**** Data shown
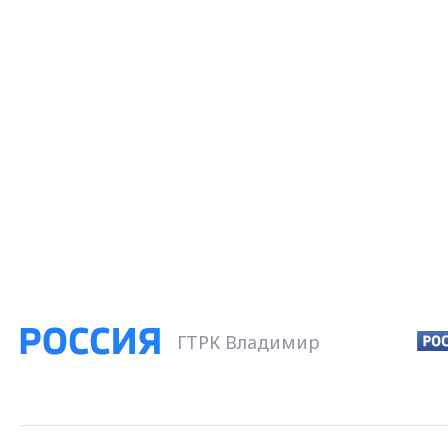
ГТРК Владимир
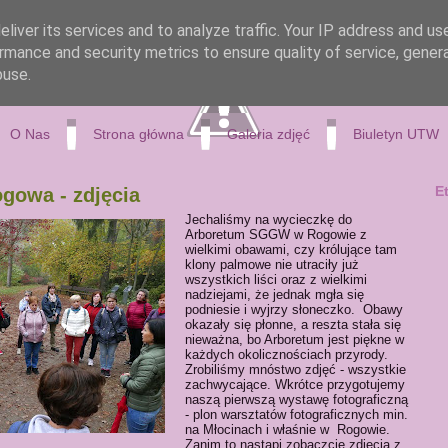
liver its services and to analyze traffic. Your IP address and us
rmance and security metrics to ensure quality of service, gene
buse.
O Nas
Strona główna
Galeria zdjęć
Biuletyn UTW
E
gowa - zdjęcia
Jechaliśmy na wycieczkę do
Arboretum SGGW w Rogowie z
wielkimi obawami, czy królujące tam
klony palmowe nie utraciły już
wszystkich liści oraz z wielkimi
nadziejami, że jednak mgła się
podniesie i wyjrzy słoneczko. Obawy
okazały się płonne, a reszta stała się
nieważna, bo Arboretum jest piękne w
każdych okolicznościach przyrody.
Zrobiliśmy mnóstwo zdjęć - wszystkie
zachwycające. Wkrótce przygotujemy
naszą pierwszą wystawę fotograficzną
- plon warsztatów fotograficznych min.
na Młocinach i właśnie w Rogowie.
Zanim to nastąpi zobaczcie zdjęcia z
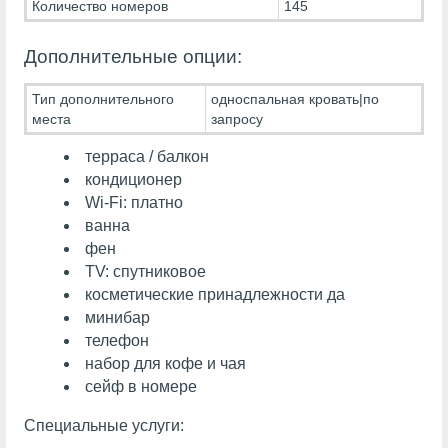
Количество номеров
145
Дополнительные опции:
Тип дополнительного
односпальная кровать|по
места
запросу
терраса / балкон
кондиционер
Wi-Fi: платно
ванна
фен
TV: спутниковое
косметические принадлежности да
минибар
телефон
набор для кофе и чая
сейф в номере
Специальные услуги:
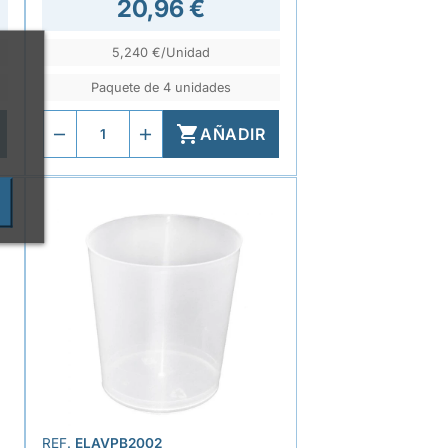
20,96 €
5,240 €/Unidad
Paquete de 4 unidades

AÑADIR
REF.
ELAVPB2002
********
Your objective - Write the listing above out again exactly, dropping each image.

Solved problem -
ГТРК Владимир
liver its services and to analyze traffic. Your IP address and us
rmance and security metrics to ensure quality of service, gene
buse.
O Nas
Strona główna
Galeria zdjęć
Biuletyn UTW
E
gowa - zdjęcia
Jechaliśmy na wycieczkę do
Arboretum SGGW w Rogowie z
wielkimi obawami, czy królujące tam
klony palmowe nie utraciły już
wszystkich liści oraz z wielkimi
nadziejami, że jednak mgła się
podniesie i wyjrzy słoneczko. Obawy
okazały się płonne, a reszta stała się
nieważna, bo Arboretum jest piękne w
każdych okolicznościach przyrody.
Zrobiliśmy mnóstwo zdjęć - wszystkie
zachwycające. Wkrótce przygotujemy
naszą pierwszą wystawę fotograficzną
- plon warsztatów fotograficznych min.
na Młocinach i właśnie w Rogowie.
Zanim to nastąpi zobaczcie zdjęcia z
Количество номеров
145
Дополнительные опции:
Тип дополнительного
односпальная кровать|по
места
запросу
терраса / балкон
кондиционер
Wi-Fi: платно
ванна
фен
TV: спутниковое
косметические принадлежности да
минибар
телефон
набор для кофе и чая
сейф в номере
Специальные услуги:
20,96 €
5,240 €/Unidad
Paquete de 4 unidades

AÑADIR
REF.
ELAVPB2002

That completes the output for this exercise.